§ WORK INSTRUCTIONS:
Please retype exactly the lines from the one containing "contact@mohicanchurch.org" through the end of the records, leaving out the pictures.

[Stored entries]
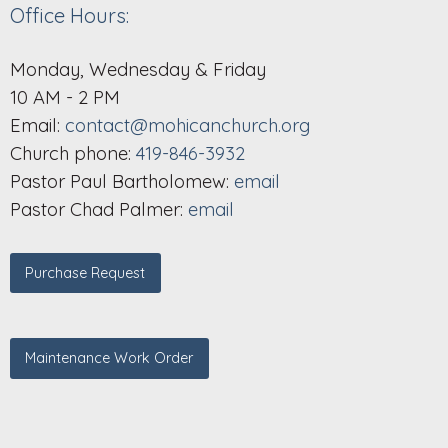
Office Hours:
Monday, Wednesday & Friday
10 AM - 2 PM
Email:
contact@mohicanchurch.org
Church phone:
419-846-3932
Pastor Paul Bartholomew:
email
Pastor Chad Palmer:
email
Purchase Request
Maintenance Work Order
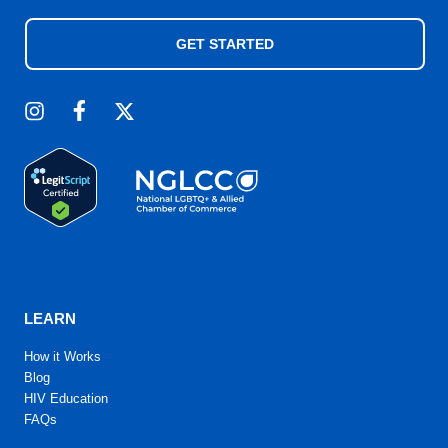
GET STARTED
LEARN
How it Works
Blog
HIV Education
FAQs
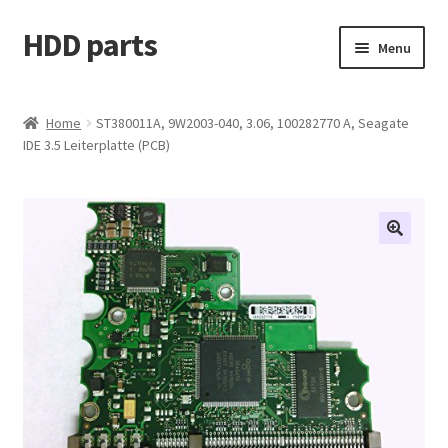
HDD parts
Skip
Skip
Menu
to
to
navigation
content
Shop
Home
ST380011A, 9W2003-040, 3.06, 100282770 A, Seagate
IDE 3.5 Leiterplatte (PCB)
Contact us
Account
My orders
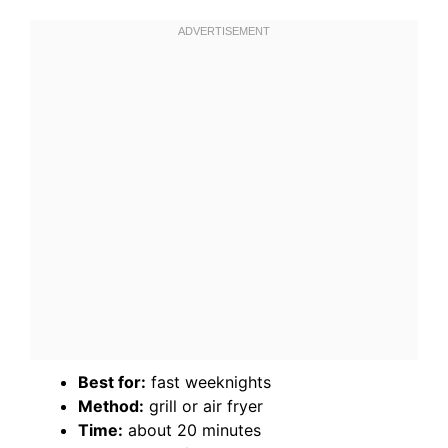
Best for:
fast weeknights
Method:
grill or air fryer
Time:
about 20 minutes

§ OUTPUT FOR THIS TASK:
contact@mohicanchurch.org
Church phone:
419-846-3932
Pastor Paul Bartholomew:
email
Pastor Chad Palmer:
email
Purchase Request
Maintenance Work Order
GET STARTED
LEARN
How it Works
Blog
HIV Education
FAQs
HDD parts
Skip
Skip
Menu
to
to
navigation
content
Shop
Home
ST380011A, 9W2003-040, 3.06, 100282770 A, Seagate
IDE 3.5 Leiterplatte (PCB)
Contact us
Account
My orders
Best for:
fast weeknights
Method:
grill or air fryer
Time:
about 20 minutes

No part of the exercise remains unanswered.